11. DIFOT Monopoly?
What if you went to an ATM machine to withdraw $100 but it only gave you $90 – feel mad? Well, why would you sit in a supply review and proudly present a 90% DIFOT score while your customers are looking elsewhere for a supplier that will give them what they want?🤔
I’ve frequently witnessed a comfortable internal metric that bears little resemblance to actual customer experience and seen senior people treat DIFOT reporting like a board game, complete with get-out-of-jail-free cards for missed deliveries and creative rule interpretations that would never fly with actual customers. Let's challenge some ‘comfortable’ assumptions about DIFOT reporting:
The DIFOT Identity Crisis
What does DIFOT stand for? Theoretically "Delivered In Full On Time," but I find many interpretations of this:
Some measure dispatch rather than delivery
Others count line items instead of complete orders
Many apply "reasonable" adjustments that conveniently inflate the numbers
This isn't just semantics—it's the difference between understanding true performance and living in a delusion.
The Hard Truth About Customer Expectations
When customers place orders, they expect everything they ordered to arrive when promised. Not most items. Not a day late. Everything, on time.
Your customer doesn't think, "I ordered 10 products and got 9, so that's 90% success!" They think, "My order is incomplete—now I have to follow up."
Seven Sins of DIFOT Reporting:
1. The Delivery vs. Dispatch Confusion
Using dispatch as a proxy without acknowledging the gap is like measuring cooking by how well you follow a recipe—not how the food tastes.
If you must use "despatched-in-full-on-time," call it despatched-in-full-on-time and be transparent.

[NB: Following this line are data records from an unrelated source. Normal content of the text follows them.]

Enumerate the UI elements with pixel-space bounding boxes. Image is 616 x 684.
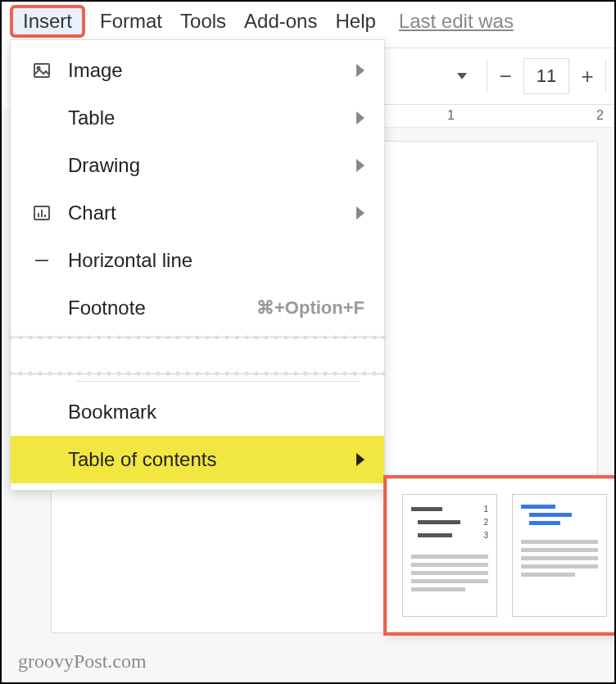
menu-item-horizontal-line[interactable]: Horizontal line — [11, 237, 384, 284]
image-icon — [25, 61, 58, 80]
menu-tools[interactable]: Tools — [180, 10, 226, 33]
font-size-stepper[interactable]: − 11 + — [487, 58, 606, 94]
menu-format[interactable]: Format — [100, 10, 162, 33]
font-dropdown-caret-icon[interactable] — [457, 73, 467, 79]
menu-item-label: Chart — [58, 202, 356, 224]
menu-item-shortcut: ⌘+Option+F — [256, 297, 365, 319]
chevron-right-icon — [356, 159, 365, 172]
toolbar: − 11 + — [385, 48, 614, 105]
menu-item-drawing[interactable]: Drawing — [11, 142, 384, 189]
chart-icon — [25, 203, 58, 223]
ruler-tick: 1 — [447, 108, 455, 123]
toc-submenu: 1 2 3 — [387, 478, 616, 632]
menu-bar: Insert Format Tools Add-ons Help Last ed… — [2, 2, 614, 39]
menu-item-label: Drawing — [58, 154, 356, 177]
font-size-value[interactable]: 11 — [523, 58, 569, 94]
menu-item-label: Footnote — [58, 297, 256, 319]
menu-insert[interactable]: Insert — [13, 8, 82, 34]
menu-item-footnote[interactable]: Footnote ⌘+Option+F — [11, 284, 384, 332]
chevron-right-icon — [356, 206, 365, 220]
font-size-increase-button[interactable]: + — [569, 58, 605, 94]
menu-item-label: Horizontal line — [58, 249, 365, 272]
menu-item-image[interactable]: Image — [11, 47, 384, 94]
menu-item-table-of-contents[interactable]: Table of contents — [11, 436, 384, 483]
torn-edge-gap — [11, 337, 384, 374]
chevron-right-icon — [356, 453, 365, 466]
ruler-tick: 2 — [596, 108, 604, 123]
last-edit-link[interactable]: Last edit was — [399, 10, 514, 33]
svg-rect-0 — [34, 64, 49, 77]
menu-divider — [76, 381, 360, 382]
font-size-decrease-button[interactable]: − — [487, 58, 523, 94]
menu-item-label: Table of contents — [58, 448, 356, 471]
horizontal-line-icon — [25, 251, 58, 270]
menu-item-label: Image — [58, 59, 356, 82]
menu-item-label: Table — [58, 106, 356, 129]
menu-item-bookmark[interactable]: Bookmark — [11, 388, 384, 436]
menu-addons[interactable]: Add-ons — [244, 10, 317, 33]
menu-item-label: Bookmark — [58, 401, 365, 424]
menu-help[interactable]: Help — [335, 10, 375, 33]
menu-item-table[interactable]: Table — [11, 94, 384, 142]
chevron-right-icon — [356, 111, 365, 125]
watermark-text: groovyPost.com — [18, 650, 147, 673]
toc-option-with-links[interactable] — [512, 494, 607, 617]
insert-menu-dropdown: Image Table Drawing Chart Horizontal lin… — [10, 39, 385, 491]
chevron-right-icon — [356, 64, 365, 77]
toc-option-with-numbers[interactable]: 1 2 3 — [402, 494, 497, 617]
ruler: 1 2 — [385, 105, 614, 128]
menu-item-chart[interactable]: Chart — [11, 189, 384, 237]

2. The "Either/Or" Fallacy
DIFOT requires both "in full" AND "on time" components. Being one day late but delivering everything is still a miss.

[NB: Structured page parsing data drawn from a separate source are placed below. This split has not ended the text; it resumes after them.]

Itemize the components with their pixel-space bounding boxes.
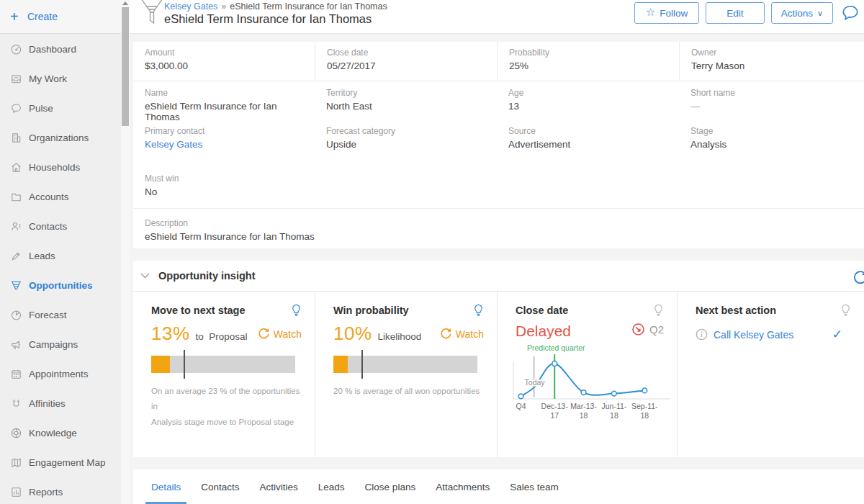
sidebar-item-label: Appointments (29, 369, 89, 379)
field-label: Close date (327, 48, 490, 58)
lightbulb-icon[interactable] (473, 304, 484, 317)
lightbulb-icon[interactable] (653, 304, 664, 317)
sidebar-item-label: Dashboard (29, 44, 76, 55)
fields-row-2: NameeShield Term Insurance for Ian Thoma… (133, 82, 864, 120)
sidebar-item-label: Reports (29, 487, 63, 498)
create-button[interactable]: + Create (0, 0, 130, 34)
fields-row-1: Amount$3,000.00 Close date05/27/2017 Pro… (133, 42, 864, 81)
sidebar-item-campaigns[interactable]: Campaigns (0, 330, 130, 359)
svg-text:Dec-13-: Dec-13- (541, 402, 569, 410)
watch-button[interactable]: Watch (258, 328, 302, 340)
edit-button[interactable]: Edit (706, 2, 765, 24)
sidebar-item-dashboard[interactable]: Dashboard (0, 35, 130, 64)
sidebar-item-label: Engagement Map (29, 457, 106, 468)
sidebar-item-label: Leads (29, 251, 55, 261)
svg-text:17: 17 (550, 411, 559, 420)
quarter-badge: Q2 (649, 323, 664, 336)
sidebar-item-reports[interactable]: Reports (0, 477, 130, 504)
lightbulb-icon[interactable] (291, 304, 302, 317)
info-icon[interactable] (696, 328, 708, 341)
svg-text:18: 18 (640, 411, 649, 420)
sidebar-item-label: Organizations (29, 132, 89, 143)
card-caption: 20 % is average of all won opportunities (333, 384, 484, 399)
star-icon: ☆ (646, 6, 655, 19)
breadcrumb-parent-link[interactable]: Kelsey Gates (164, 1, 217, 12)
sidebar-item-opportunities[interactable]: Opportunities (0, 271, 130, 300)
svg-text:18: 18 (580, 411, 588, 420)
refresh-icon[interactable] (852, 269, 864, 285)
actions-button[interactable]: Actions ∨ (771, 2, 833, 24)
plus-icon: + (10, 9, 27, 25)
fields-row-4: Must winNo (133, 168, 864, 204)
sidebar-item-organizations[interactable]: Organizations (0, 123, 130, 153)
sidebar-item-knowledge[interactable]: Knowledge (0, 418, 130, 448)
win-probability-card: Win probability 10% Likelihood Watch (315, 292, 497, 457)
watch-button[interactable]: Watch (440, 328, 484, 340)
average-marker (361, 350, 363, 379)
opportunity-funnel-icon (138, 0, 166, 30)
tab-activities[interactable]: Activities (250, 469, 308, 504)
scrollbar-thumb[interactable] (122, 7, 129, 126)
forecast-category-value: Upside (326, 139, 490, 150)
scroll-up-arrow-icon[interactable] (122, 1, 128, 5)
sidebar-item-appointments[interactable]: Appointments (0, 359, 130, 389)
contacts-icon (10, 220, 29, 233)
record-tabs-panel: DetailsContactsActivitiesLeadsClose plan… (133, 469, 864, 504)
sidebar-item-label: Forecast (29, 310, 67, 320)
sidebar-item-engagement-map[interactable]: Engagement Map (0, 448, 130, 477)
sidebar-item-affinities[interactable]: Affinities (0, 389, 130, 418)
tab-leads[interactable]: Leads (308, 469, 355, 504)
sidebar-item-label: Knowledge (29, 428, 77, 438)
tab-sales-team[interactable]: Sales team (500, 469, 569, 504)
tab-close-plans[interactable]: Close plans (355, 469, 426, 504)
forecast-icon (10, 309, 29, 321)
stage-percent: 13% (151, 323, 190, 345)
tab-details[interactable]: Details (141, 469, 191, 504)
progress-fill (333, 356, 348, 373)
pulse-icon (10, 102, 29, 114)
sidebar-item-label: Contacts (29, 221, 67, 232)
appointments-icon (10, 368, 29, 380)
breadcrumb-current: eShield Term Insurance for Ian Thomas (230, 1, 387, 12)
page-header: Kelsey Gates»eShield Term Insurance for … (130, 0, 864, 34)
svg-text:Mar-13-: Mar-13- (570, 402, 597, 410)
chat-bubble-icon[interactable] (841, 4, 860, 22)
card-title: Win probability (333, 305, 409, 316)
stage-value: Analysis (690, 139, 857, 150)
tabbar: DetailsContactsActivitiesLeadsClose plan… (133, 469, 864, 504)
field-label: Probability (509, 48, 672, 58)
rescheduled-icon[interactable] (631, 323, 645, 336)
leads-icon (10, 250, 29, 262)
svg-text:Predicted quarter: Predicted quarter (527, 343, 585, 352)
sidebar-item-leads[interactable]: Leads (0, 241, 130, 271)
sidebar-item-accounts[interactable]: Accounts (0, 182, 130, 212)
progress-fill (151, 356, 170, 373)
page-title: eShield Term Insurance for Ian Thomas (164, 12, 372, 26)
insight-cards: Move to next stage 13% to Proposal Watch (133, 292, 864, 457)
territory-value: North East (326, 101, 490, 112)
primary-contact-link[interactable]: Kelsey Gates (145, 139, 307, 150)
follow-button[interactable]: ☆ Follow (634, 2, 699, 24)
field-label: Amount (145, 48, 307, 58)
sidebar-item-contacts[interactable]: Contacts (0, 212, 130, 241)
svg-text:18: 18 (610, 411, 618, 420)
sidebar-item-label: Accounts (29, 192, 69, 202)
sidebar-item-label: Campaigns (29, 339, 78, 350)
tab-attachments[interactable]: Attachments (426, 469, 500, 504)
stage-progress-bar (151, 356, 295, 373)
affinities-icon (10, 397, 29, 410)
lightbulb-icon[interactable] (840, 304, 851, 317)
tab-contacts[interactable]: Contacts (191, 469, 249, 504)
sidebar-scrollbar[interactable] (121, 0, 130, 504)
sidebar-item-my-work[interactable]: My Work (0, 64, 130, 94)
chevron-down-icon: ∨ (817, 9, 823, 18)
sidebar-item-households[interactable]: Households (0, 153, 130, 182)
collapse-chevron-icon[interactable] (140, 273, 150, 279)
next-action-link[interactable]: Call Kelsey Gates (714, 329, 793, 341)
knowledge-icon (10, 427, 29, 439)
dashboard-icon (10, 43, 29, 55)
card-title: Close date (516, 305, 568, 316)
sidebar-item-pulse[interactable]: Pulse (0, 94, 130, 123)
sidebar-item-forecast[interactable]: Forecast (0, 300, 130, 330)
complete-check-icon[interactable]: ✓ (832, 327, 842, 342)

Sorry, but that's like saying you almost caught your flight. You either did or you didn't.
3. The Line Item Illusion
Reporting Line Item Fill Rate (LIFR) instead of Order Fill Rate (OFR) masks poor performance.

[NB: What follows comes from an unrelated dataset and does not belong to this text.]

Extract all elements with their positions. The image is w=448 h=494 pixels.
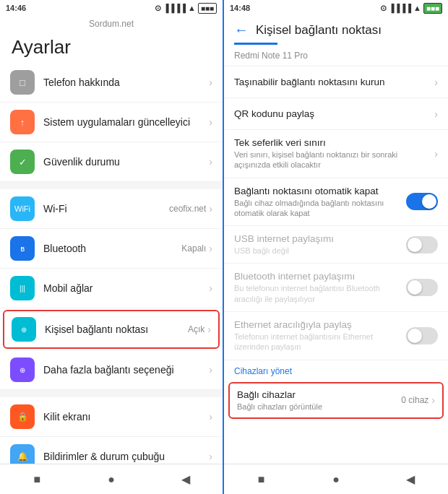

A customer orders 10 items. You ship 9 on time, but miss one. That's an OFR of 0% but a LIFR of 90%. Guess which number gets reported?
I say always measure order fill rate. You either delivered everything, or you didn't—no shenanigans reporting 90% LIFR to disguise a bad customer experience.
4. The "Reasonable Adjustment" Rabbit Hole
There's an element of reasonableness when a customer places an unrealistic order. In these cases, your "first promise" becomes your commitment, not their "first request."
But be careful—I've seen "reasonable adjustments" become a slippery slope of excuses.
Always measure against your "first promise"—what you initially committed to deliver.
5. The Tolerance Trap
Some businesses build tolerances for early delivery or other parameters. That's fine if—and only if—they've been pre-agreed with the customer.
Formally define the tolerances in business rules rather than leaving them to individual interpretation.
6. The Calculation Confusion
The math should be simple: Orders delivered in full and on time ÷ Total orders = DIFOT percentage.
Yet I've seen complex scoring systems that somehow always produce more flattering numbers.
7. The Low Bar
Best practice is 95% DIFOT. Top performers push for 97-98%. If your target is still 85-90%, you're planning to disappoint at least one in every 10 customers.
The Last Words: Who Really Owns DIFOT?
While DIFOT is often considered a supply chain metric, it should be a top-level customer service KPI owned by senior leadership.
Why? Because it's one of the purest measures of whether you're delivering on your basic promise to customers. It's not just about efficiency—it's about trust.
When DIFOT is buried in supply chain reporting, it becomes an internal metric. When elevated to a company-wide customer service measure, it drives different behaviours.
Remember, measuring DIFOT isn't to make yourselves feel good—it's to drive behaviours that deliver what customers expect.
The Question
What's your experience with DIFOT measurement? Have you seen these "creative interpretations" in action?